Vpx enhances HIV-2 replication in humans by counteracting the host factor SAMHD1. SAMHD1 is a host factor found in human myeloid cells, such as dendritic cells and macrophages, that restricts HIV-1 replication by depleting the cytoplasmic pool of deoxynucleoside triphosphates needed for viral DNA production. SAMHD1 does not, however, restrict HIV-2 replication in myeloid cells due to the presence of viral Vpx. Vpx counteracts restriction by inducing the ubiquitin-proteasome-dependent degradation of SAMHD1. Vpx-mediated degradation of SAMHD1 therefore decreases deoxynucleoside triphosphate hydrolysis, thereby increasing the availability of dNTPs for viral reverse transcription in the cytoplasm. It has been postulated that SAMHD1 degradation is required for HIV-2 replication because the HIV-2 reverse transcriptase (RT) is less active than the HIV-1 RT, which would be the reason for the absence of Vpx from HIV-1. Because Vpx is required for HIV-2 reverse transcription and the early stages of the viral life cycle, it is packaged into virions in significant amounts.

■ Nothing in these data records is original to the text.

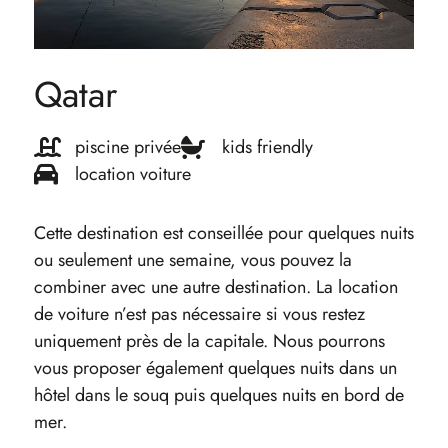
Qatar
piscine privée
kids friendly
location voiture
Cette destination est conseillée pour quelques nuits
ou seulement une semaine, vous pouvez la
combiner avec une autre destination. La location
de voiture n’est pas nécessaire si vous restez
uniquement près de la capitale. Nous pourrons
vous proposer également quelques nuits dans un
hôtel dans le souq puis quelques nuits en bord de
mer.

Vpx is also involved in the nuclear import of the HIV-2/SIV genomes and associated proteins, but the specific mechanisms and interactions are currently unknown. Although Vpr and Vpx are similar in size (both are ~100 amino acids with 20-25% sequence similarity) and structure (both are predicted to have similar tertiary structure with three major helices), they serve very different roles in viral replication. Vpx targets a host restriction factor for proteasomal degradation, while Vpr arrests the host cell cycle in the G2 phase. However, they are both involved in the import of the viral preintegration complex into the host nucleus.